• _WORK TO BE COMPLETED_
Output each record below exactly. No images go in the copy.

━━━ ENTRIES SHOWN ━━━

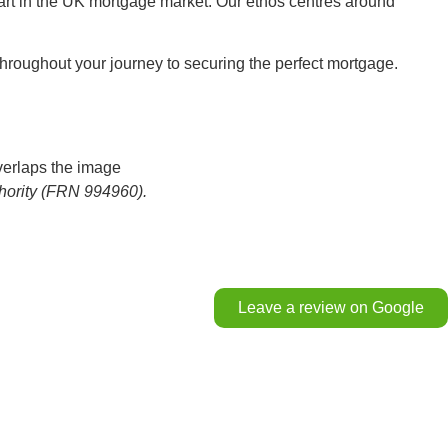
art in the UK mortgage market. Our ethos centres around
hroughout your journey to securing the perfect mortgage.
thority (FRN 994960).
Leave a review on Google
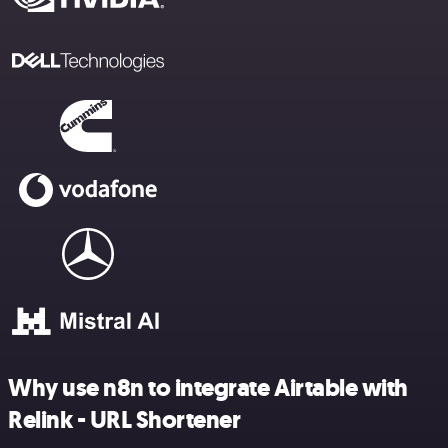
Why use n8n to integrate Airtable with
Relink - URL Shortener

━━━

• _COMPLETED TASK_
art in the UK mortgage market. Our ethos centres around
hroughout your journey to securing the perfect mortgage.
thority (FRN 994960).
Leave a review on Google
Why use n8n to integrate Airtable with
Relink - URL Shortener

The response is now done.